Hello!
I am writing to report a problem I ran into when implementing voice recording on iOS via a capture DSP. Here are the details of the issue, and how I resolved it (in case someone runs into this problem).
FMOD Version: 2.03.13
Platform: iPhone SE2, iOS 26.5 ((Deployed via Unity IL2CPP)
API Used: FMOD Core API (Bypassing FMOD Studio and Unity RuntimeManager)
Description
When recording on iOS, the first recording session delivers acceptable audio data. However, if the FMOD::System object remains alive between sessions, any subsequent call to System::recordStart results in digital distortion and an additive echo loop that is baked directly into the raw captured PCM bytes. This issue does not occur on Android, high-level code is identical as the same Unity project is built for both iOS and Android.
Context & Implementation Detail
The recording pipeline captures raw microphone data dynamically via an DSP_READ_CALLBACK mapped to a custom DSP on a recording ChannelGroup. The raw PCM float data is pulled directly from this stream.
The corruption and echo are present in the raw bytes immediately upon exiting the DSP callback, before any external encoders or processing layers touch the data.
Only the Core API is used in this pipeline, nothing else.
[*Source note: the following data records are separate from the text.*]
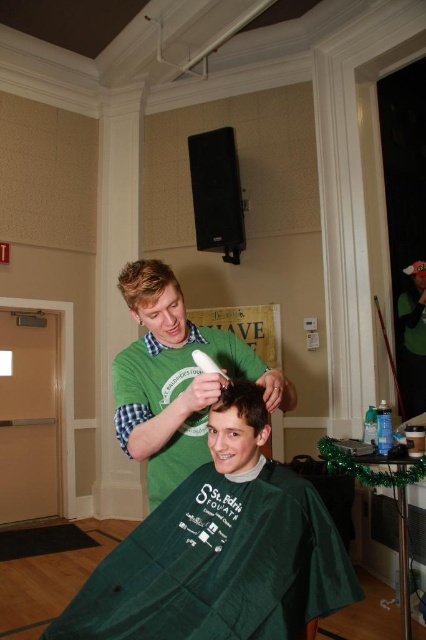 Question: Does green matte shirt at center appear on the right side of brown matte hair at center?

Choices:
 (A) no
 (B) yes

Answer: (A)

Question: Which point is farther to the camera?

Choices:
 (A) (192, 380)
 (B) (150, 260)

Answer: (B)

Question: Which is nearer to the green fabric cape at center?

Choices:
 (A) green matte shirt at center
 (B) blonde hair at upper center

Answer: (A)

Question: Is the position of green fabric cape at center more distant than that of green matte shirt at center?

Choices:
 (A) no
 (B) yes

Answer: (A)

Question: Which object is the farthest from the green matte shirt at center?

Choices:
 (A) brown matte hair at center
 (B) blonde hair at upper center
 (C) green fabric cape at center

Answer: (C)

Question: Is green fabric cape at center below blonde hair at upper center?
Here is what was added to the UnityAppController.mm’s startUnity method:
[[AVAudioSession sharedInstance] setCategory:AVAudioSessionCategoryPlayAndRecord withOptions:AVAudioSessionCategoryOptionDefaultToSpeaker error:nil]; [[AVAudioSession sharedInstance] setActive:YES error:nil];
Removing the DefaultToSpeaker option did not resolve the issue.
Steps to Reproduce
- Initialize the FMOD::System Core context on an iOS device.
- Call System::recordStart using a designated recording driver.
- Read raw PCM floats via the custom DSP callback. Result on Run 1: Audio bytes are clean.
- Stop the recording session using System::recordStop.
- Start a second recording session using System::recordStart under the same active FMOD::System context.
- Read the raw PCM floats again. Result on Run 2+: The raw bytes are immediately corrupted with distortion and a compounding echo loop.
Attempted Fixes That Failed to Resolve the Issue
- Using a large, non-looping (loop: false) user sound buffer instead of a looping buffer.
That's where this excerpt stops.